• [What you need to do]: Extract every line of the material that holds the string "World".

● ● ●

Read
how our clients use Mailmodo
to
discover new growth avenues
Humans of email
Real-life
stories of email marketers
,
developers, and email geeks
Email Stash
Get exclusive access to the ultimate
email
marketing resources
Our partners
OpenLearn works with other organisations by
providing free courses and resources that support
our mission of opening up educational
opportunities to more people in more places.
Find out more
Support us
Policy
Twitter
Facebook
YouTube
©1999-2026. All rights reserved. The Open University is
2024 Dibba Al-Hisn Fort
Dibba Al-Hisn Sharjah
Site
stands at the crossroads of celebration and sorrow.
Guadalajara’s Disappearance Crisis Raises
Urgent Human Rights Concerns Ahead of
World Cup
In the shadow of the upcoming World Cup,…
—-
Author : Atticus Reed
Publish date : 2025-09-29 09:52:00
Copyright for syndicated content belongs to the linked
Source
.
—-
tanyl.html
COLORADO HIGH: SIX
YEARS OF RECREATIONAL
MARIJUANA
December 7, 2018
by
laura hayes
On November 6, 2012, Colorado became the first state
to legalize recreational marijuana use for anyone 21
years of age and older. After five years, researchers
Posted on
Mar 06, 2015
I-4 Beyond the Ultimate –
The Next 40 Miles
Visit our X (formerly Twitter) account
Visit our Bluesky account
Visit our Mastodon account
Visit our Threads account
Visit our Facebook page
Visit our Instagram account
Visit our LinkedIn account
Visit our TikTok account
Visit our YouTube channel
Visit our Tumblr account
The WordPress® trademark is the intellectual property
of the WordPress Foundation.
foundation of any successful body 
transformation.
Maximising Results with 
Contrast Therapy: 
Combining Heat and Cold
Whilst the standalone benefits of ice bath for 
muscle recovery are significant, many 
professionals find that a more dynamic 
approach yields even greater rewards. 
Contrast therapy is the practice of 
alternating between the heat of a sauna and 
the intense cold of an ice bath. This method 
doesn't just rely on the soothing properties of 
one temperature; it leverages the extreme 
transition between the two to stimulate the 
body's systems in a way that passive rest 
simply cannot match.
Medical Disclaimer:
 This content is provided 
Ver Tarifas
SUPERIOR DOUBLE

● ● ●

• [Worked solution]:
World Cup
In the shadow of the upcoming World Cup,…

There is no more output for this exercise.